[Saved data entries]

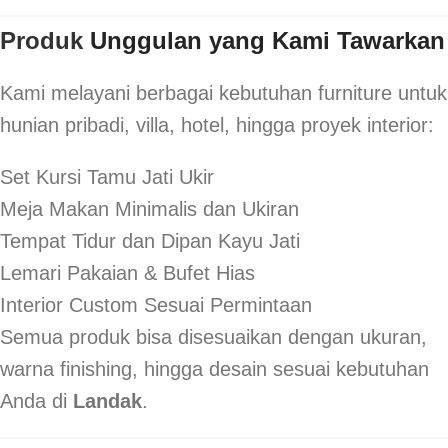
Produk
Unggulan yang Kami Tawarkan
Kami melayani berbagai kebutuhan furniture untuk
hunian pribadi, villa, hotel, hingga proyek interior:
Set Kursi Tamu Jati Ukir
Meja Makan Minimalis dan Ukiran
Tempat Tidur dan Dipan Kayu Jati
Lemari Pakaian & Bufet Hias
Interior Custom Sesuai Permintaan
Semua produk bisa disesuaikan dengan ukuran,
warna finishing, hingga desain sesuai kebutuhan
Anda di
Landak
.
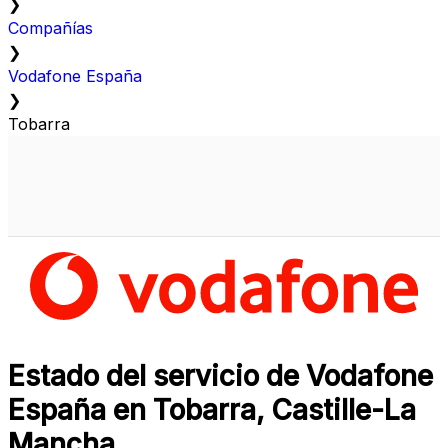
❯
Compañías
❯
Vodafone España
❯
Tobarra
Estado del servicio de Vodafone
España en Tobarra, Castille-La
Mancha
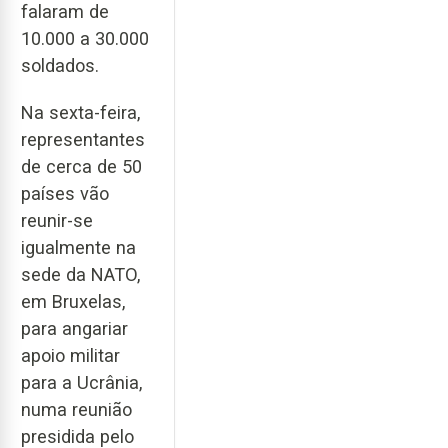
falaram de
10.000 a 30.000
soldados.
Na sexta-feira,
representantes
de cerca de 50
países vão
reunir-se
igualmente na
sede da NATO,
em Bruxelas,
para angariar
apoio militar
para a Ucrânia,
numa reunião
presidida pelo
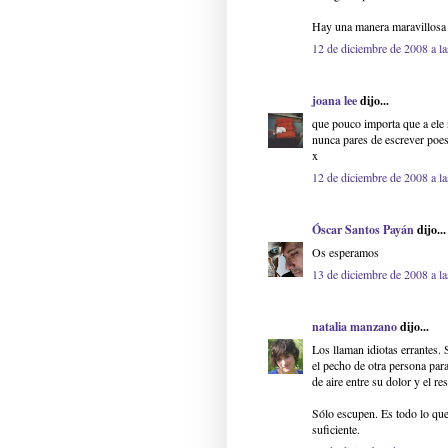
Hay una manera maravillosa e
12 de diciembre de 2008 a la
joana lee
dijo...
que pouco importa que a ele n
nunca pares de escrever poes
x
12 de diciembre de 2008 a la
Óscar Santos Payán
dijo...
Os esperamos
13 de diciembre de 2008 a la
natalia manzano
dijo...
Los llaman idiotas errantes.
el pecho de otra persona para
de aire entre su dolor y el re
Sólo escupen. Es todo lo que
suficiente.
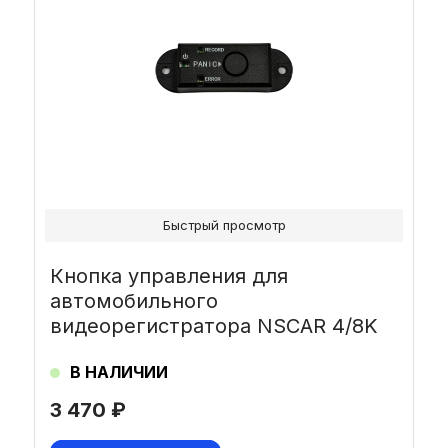
Быстрый просмотр
Кнопка управления для
автомобильного
видеорегистратора NSCAR 4/8K
В НАЛИЧИИ
3 470
₽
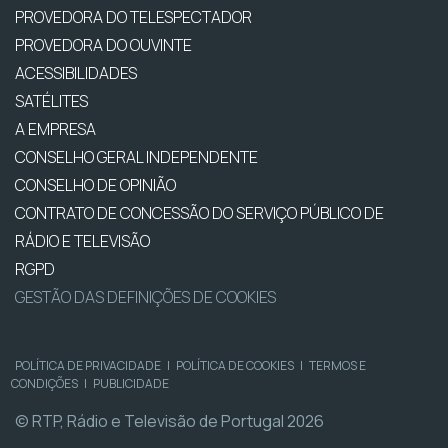
PROVEDORA DO TELESPECTADOR
PROVEDORA DO OUVINTE
ACESSIBILIDADES
SATÉLITES
A EMPRESA
CONSELHO GERAL INDEPENDENTE
CONSELHO DE OPINIÃO
CONTRATO DE CONCESSÃO DO SERVIÇO PÚBLICO DE
RÁDIO E TELEVISÃO
RGPD
GESTÃO DAS DEFINIÇÕES DE COOKIES
POLÍTICA DE PRIVACIDADE
|
POLÍTICA DE COOKIES
|
TERMOS E
CONDIÇÕES
|
PUBLICIDADE
© RTP, Rádio e Televisão de Portugal 2026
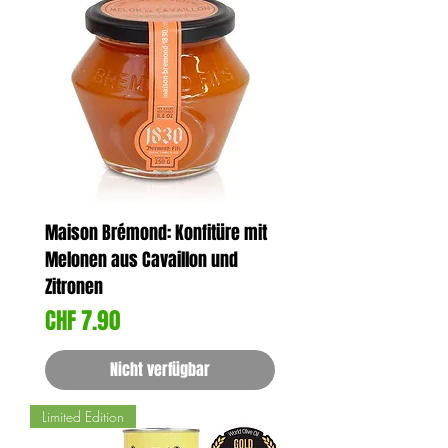
Maison Brémond: Konfitüre mit
Melonen aus Cavaillon und
Zitronen
Preis
CHF 7.90
Nicht verfügbar
Limited Edition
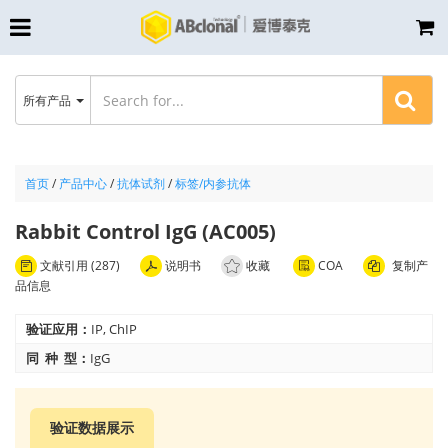
所有产品
首页
/
产品中心
/
抗体试剂
/
标签/内参抗体
Rabbit Control IgG (AC005)
文献引用 (287)
说明书
收藏
COA
复制产
品信息
验证应用：
IP, ChIP
同 种 型：
IgG
验证数据展示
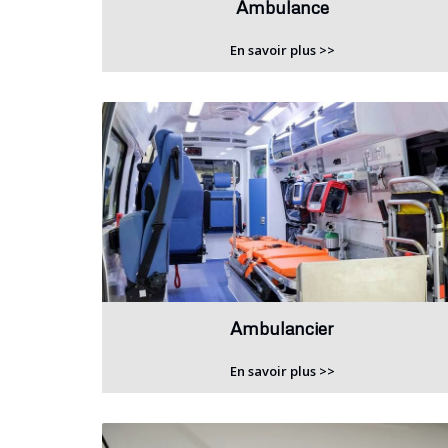
Ambulance
En savoir plus >>
Ambulancier
En savoir plus >>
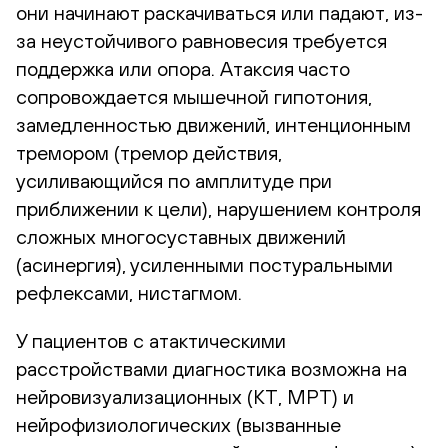
они начинают раскачиваться или падают, из-
за неустойчивого равновесия требуется
поддержка или опора. Атаксия часто
сопровождается мышечной гипотония,
замедленностью движений, интенционным
тремором (тремор действия,
усиливающийся по амплитуде при
приближении к цели), нарушением контроля
сложных многосуставных движений
(асинергия), усиленными постуральными
рефлексами, нистагмом.
У пациентов с атактическими
расстройствами диагностика возможна на
нейровизуализационных (КТ, МРТ) и
нейрофизиологических (вызванные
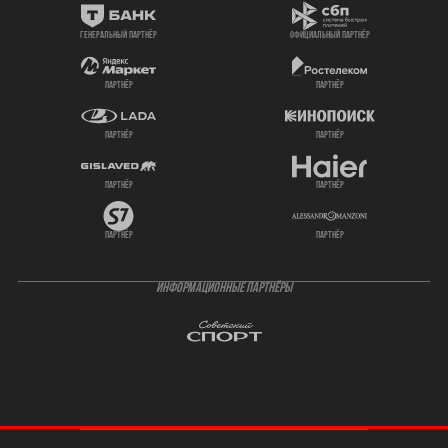
генеральный партнёр
официальный партнёр
партнёр
партнёр
партнёр
партнёр
партнёр
партнёр
партнёр
партнёр
ИНФОРМАЦИОННЫЕ ПАРТНЁРЫ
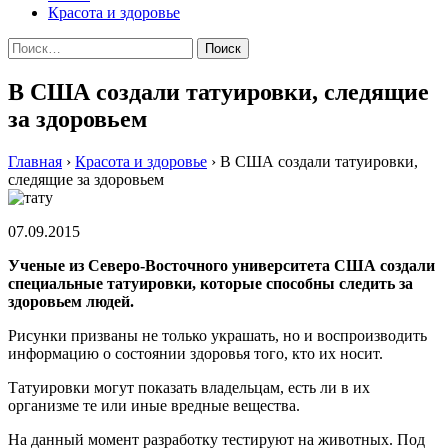
Красота и здоровье
Найти:
В США создали татуировки, следящие
за здоровьем
Главная
›
Красота и здоровье
›
В США создали татуировки,
следящие за здоровьем
07.09.2015
Ученые из Северо-Восточного университета США создали
специальные татуировки, которые способны следить за
здоровьем людей.
Рисунки призваны не только украшать, но и воспроизводить
информацию о состоянии здоровья того, кто их носит.
Татуировки могут показать владельцам, есть ли в их
организме те или иные вредные вещества.
На данный момент разработку тестируют на животных. Под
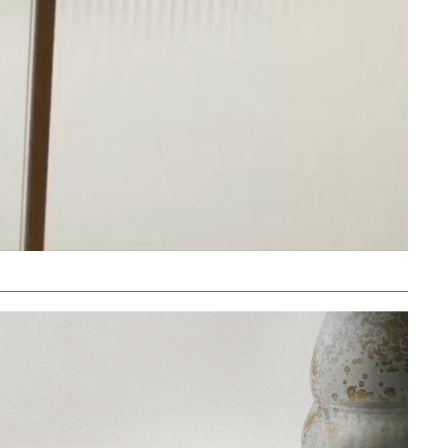
Unmute
Settings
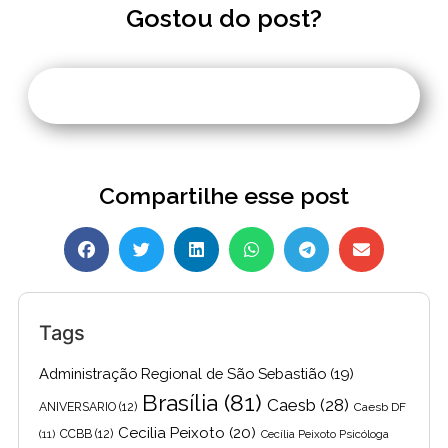
Gostou do post?
Compartilhe esse post
Tags
Administração Regional de São Sebastião
(19)
Brasília
(81)
Caesb
(28)
ANIVERSARIO
(12)
Caesb DF
Cecilia Peixoto
(20)
(11)
CCBB
(12)
Cecília Peixoto Psicóloga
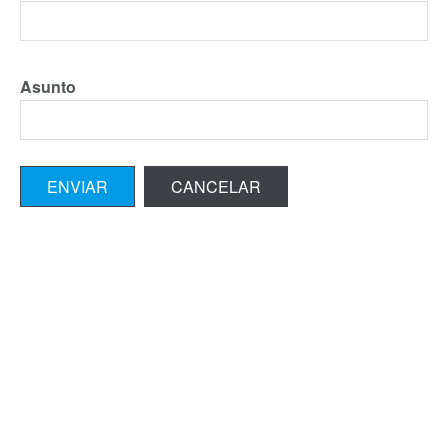
Asunto
ENVIAR
CANCELAR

= Problem description =
Copy exactly the lines from the first line of the records above through the line with "de cerca de 50", both included, and nothing else. Pictures stay out.

= Exercise answer =
Produk
Unggulan yang Kami Tawarkan
Kami melayani berbagai kebutuhan furniture untuk
hunian pribadi, villa, hotel, hingga proyek interior:
Set Kursi Tamu Jati Ukir
Meja Makan Minimalis dan Ukiran
Tempat Tidur dan Dipan Kayu Jati
Lemari Pakaian & Bufet Hias
Interior Custom Sesuai Permintaan
Semua produk bisa disesuaikan dengan ukuran,
warna finishing, hingga desain sesuai kebutuhan
Anda di
Landak
.
❯
Compañías
❯
Vodafone España
❯
Tobarra
Estado del servicio de Vodafone
España en Tobarra, Castille-La
Mancha
falaram de
10.000 a 30.000
soldados.
Na sexta-feira,
representantes
de cerca de 50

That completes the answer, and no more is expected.